Annual Report for Fiscal Year Ending December 31, 2025 (Form 10-K)

Management's Discussion and Analysis of Financial Condition and Results of Operations
The following discussion and analysis of our financial condition and results of operations should be read in conjunction with the consolidated financial statements and related notes included elsewhere in this Annual Report on Form 10-K. This discussion and analysis contains forward-looking statements that involve risks and uncertainties. Our actual results may differ materially from those anticipated in these forward- looking statements as a result of various factors, including those set forth under "Risk Factors" and elsewhere in this Annual Report on Form 10-K. This Management's Discussion and Analysis (MD&A) generally discusses fiscal years 2025 and 2024 items and year-to-year comparisons between 2025 and 2024. Discussions of fiscal year 2023 items and year-to-year comparisons between 2024 and 2023 are generally not included in this MD&A, and can be found in "Management's Discussion and Analysis of Financial Condition and Results of Operations" in Part II, Item 7. of the Company's Annual Report on Form 10-K for the fiscal year ended December 31, 2024, filed with the SEC on February 21, 2025.
Overview
We are the world's fastest manufacturing service enabling companies across every industry to streamline production of quality parts throughout the entire product life cycle. We manufacture prototypes and low-volume production parts for companies worldwide that are under increasing pressure to bring their finished products to market faster than their competition. We utilize injection molding, computer numerical control (CNC) machining, 3D printing and sheet metal fabrication to manufacture custom parts for our customers. Our proprietary technology eliminates most of the time-consuming and expensive skilled labor conventionally required to quote and manufacture parts. Through the acquisition of Hubs (formerly 3D Hubs, Inc., recently rebranded to Protolabs Network) in 2021, we provide our customers access to a global network of premium manufacturing partners who reside across North America, Europe and Asia. The manufacturing partner network, complements our in-house manufacturing, enabling us to significantly increase the size, complexity, breadth of manufacturing processes, lead times and prices of the parts we produce. Our customers conduct nearly all their business with us over the Internet. We target our products at the millions of product developers and engineers who use three-dimensional computer-aided design (3D CAD) software to design products across a diverse range of end-markets, to the procurement and supply chain professionals seeking to easily and efficiently source custom parts on-demand, and to a wide variety of customers seeking to purchase custom parts.

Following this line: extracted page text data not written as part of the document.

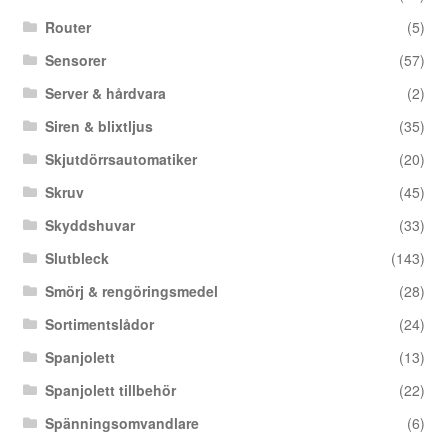
Router
(5)
Sensorer
(57)
Server & hårdvara
(2)
Siren & blixtljus
(35)
Skjutdörrsautomatiker
(20)
Skruv
(45)
Skyddshuvar
(33)
Slutbleck
(143)
Smörj & rengöringsmedel
(28)
Sortimentslådor
(24)
Spanjolett
(13)
Spanjolett tillbehör
(22)
Spänningsomvandlare
(6)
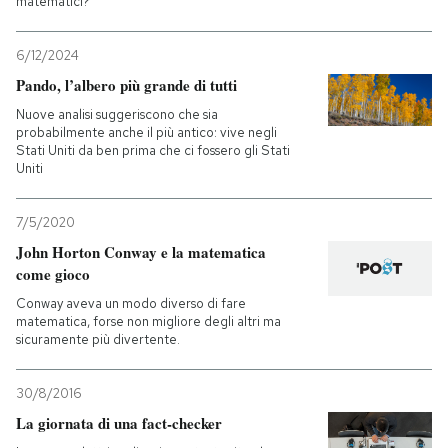
matematici?
6/12/2024
Pando, l’albero più grande di tutti
Nuove analisi suggeriscono che sia
probabilmente anche il più antico: vive negli
Stati Uniti da ben prima che ci fossero gli Stati
Uniti
7/5/2020
John Horton Conway e la matematica
come gioco
Conway aveva un modo diverso di fare
matematica, forse non migliore degli altri ma
sicuramente più divertente.
30/8/2016
La giornata di una fact-checker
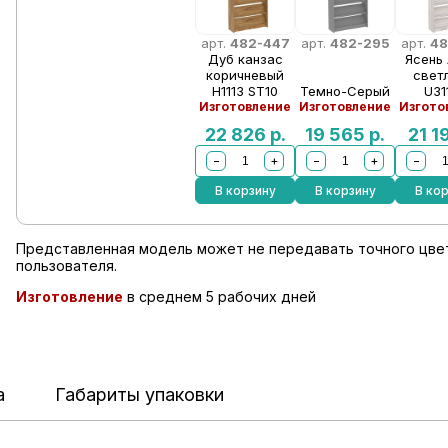
арт.
482-447
арт.
482-295
арт.
48
Дуб канзас
Ясень
коричневый
свет
Н1113 ST10
Темно-Серый
U31
Изготовление
Изготовление
Изгото
22 826
р.
19 565
р.
21 1
−
+
−
+
−
В корзину
В корзину
В ко
Представленная модель может не передавать точного цвет
пользователя.
Изготовление
в среднем 5 рабочих дней
а
Габариты упаковки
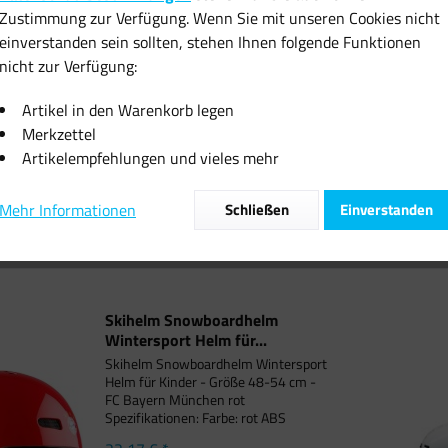
Zustimmung zur Verfügung. Wenn Sie mit unseren Cookies nicht
einverstanden sein sollten, stehen Ihnen folgende Funktionen
nicht zur Verfügung:
m Snowboardhelm
Skihelm Snowboardhelm
Weihnacht
port Helm für...
Wintersport Helm für...
grüne Ki
Artikel in den Warenkorb legen
Merkzettel
2,17 € *
22,17 € *
20
Artikelempfehlungen und vieles mehr
Mehr Informationen
Schließen
Einverstanden
Skihelm Snowboardhelm
Wintersport Helm für...
Skihelm Snowboardhelm Wintersport
Helm für Kinder - Größe 48-54 cm -
FC Bayern München rot
Spezifikationen: Farbe: rot ABS
Helmschale Belüftungssystem mit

We currently operate in a global custom contract manufacturing market which is a form of outsourcing where companies enter into an arrangement or formal agreement with another company or individual for the manufacture of complete parts, products, or components. Since our inception, we have focused on areas where we could automate the manufacturing process via our digital model and we positioned ourselves to avoid routine, low margin, high-volume commoditized manufacturing. Our initial focus was on prototypes and simple parts and have added complexity over time, as well as adding production to our offer. We have added additional manufacturing services and expanded those services to meet the needs of our customers, which has ultimately driven our growth. We continually seek to expand the range of size and geometric complexity of the parts we can make or source with these processes, to extend the variety of materials we are able to support, and to identify additional manufacturing processes to which we can apply our technology or incorporate into our manufacturing network in order to better serve the evolving preferences and needs of our customers. As a result of the factors described above, many of our customers tend to return to Proto Labs to meet their ongoing needs,
with approximately 96%, 95% and 95% of our revenue in the years ended December 31, 2025, 2024 and 2023, respectively, derived from existing customers.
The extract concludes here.